PROBLEM DETAILS:
Retype, without any change, the line that contains "смешные картинки. Кузница юмора на" and every line that follows it to the end of the entries, and nothing else.

[Saved entries]
·····

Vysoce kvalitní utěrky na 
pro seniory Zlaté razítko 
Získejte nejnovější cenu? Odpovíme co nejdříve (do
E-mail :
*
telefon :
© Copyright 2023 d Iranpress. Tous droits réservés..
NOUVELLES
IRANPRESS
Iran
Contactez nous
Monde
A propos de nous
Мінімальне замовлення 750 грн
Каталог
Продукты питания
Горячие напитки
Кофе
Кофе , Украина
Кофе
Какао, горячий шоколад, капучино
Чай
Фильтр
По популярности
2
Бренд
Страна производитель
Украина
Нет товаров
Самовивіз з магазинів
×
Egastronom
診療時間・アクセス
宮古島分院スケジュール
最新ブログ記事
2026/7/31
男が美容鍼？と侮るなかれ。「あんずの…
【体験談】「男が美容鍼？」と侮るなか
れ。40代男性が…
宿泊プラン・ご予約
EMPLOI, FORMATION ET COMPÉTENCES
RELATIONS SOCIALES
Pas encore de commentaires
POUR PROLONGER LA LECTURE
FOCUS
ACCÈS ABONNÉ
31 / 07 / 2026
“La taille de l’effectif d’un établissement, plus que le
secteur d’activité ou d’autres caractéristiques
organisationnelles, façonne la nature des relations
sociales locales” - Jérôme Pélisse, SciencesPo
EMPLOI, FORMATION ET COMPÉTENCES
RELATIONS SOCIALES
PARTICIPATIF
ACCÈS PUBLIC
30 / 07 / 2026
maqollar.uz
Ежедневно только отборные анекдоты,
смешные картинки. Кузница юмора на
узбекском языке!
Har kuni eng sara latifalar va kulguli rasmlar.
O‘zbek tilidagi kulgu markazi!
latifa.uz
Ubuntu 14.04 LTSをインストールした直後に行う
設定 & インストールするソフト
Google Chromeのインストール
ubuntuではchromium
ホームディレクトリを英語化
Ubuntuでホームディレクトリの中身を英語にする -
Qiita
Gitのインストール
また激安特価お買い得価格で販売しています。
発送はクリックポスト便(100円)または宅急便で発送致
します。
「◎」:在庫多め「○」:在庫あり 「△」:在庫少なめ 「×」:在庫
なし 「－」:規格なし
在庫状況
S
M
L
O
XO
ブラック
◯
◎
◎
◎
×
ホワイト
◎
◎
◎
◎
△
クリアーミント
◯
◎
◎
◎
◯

·····

TASK ANSWER:
смешные картинки. Кузница юмора на
узбекском языке!
Har kuni eng sara latifalar va kulguli rasmlar.
O‘zbek tilidagi kulgu markazi!
latifa.uz
Ubuntu 14.04 LTSをインストールした直後に行う
設定 & インストールするソフト
Google Chromeのインストール
ubuntuではchromium
ホームディレクトリを英語化
Ubuntuでホームディレクトリの中身を英語にする -
Qiita
Gitのインストール
また激安特価お買い得価格で販売しています。
発送はクリックポスト便(100円)または宅急便で発送致
します。
「◎」:在庫多め「○」:在庫あり 「△」:在庫少なめ 「×」:在庫
なし 「－」:規格なし
在庫状況
S
M
L
O
XO
ブラック
◯
◎
◎
◎
×
ホワイト
◎
◎
◎
◎
△
クリアーミント
◯
◎
◎
◎
◯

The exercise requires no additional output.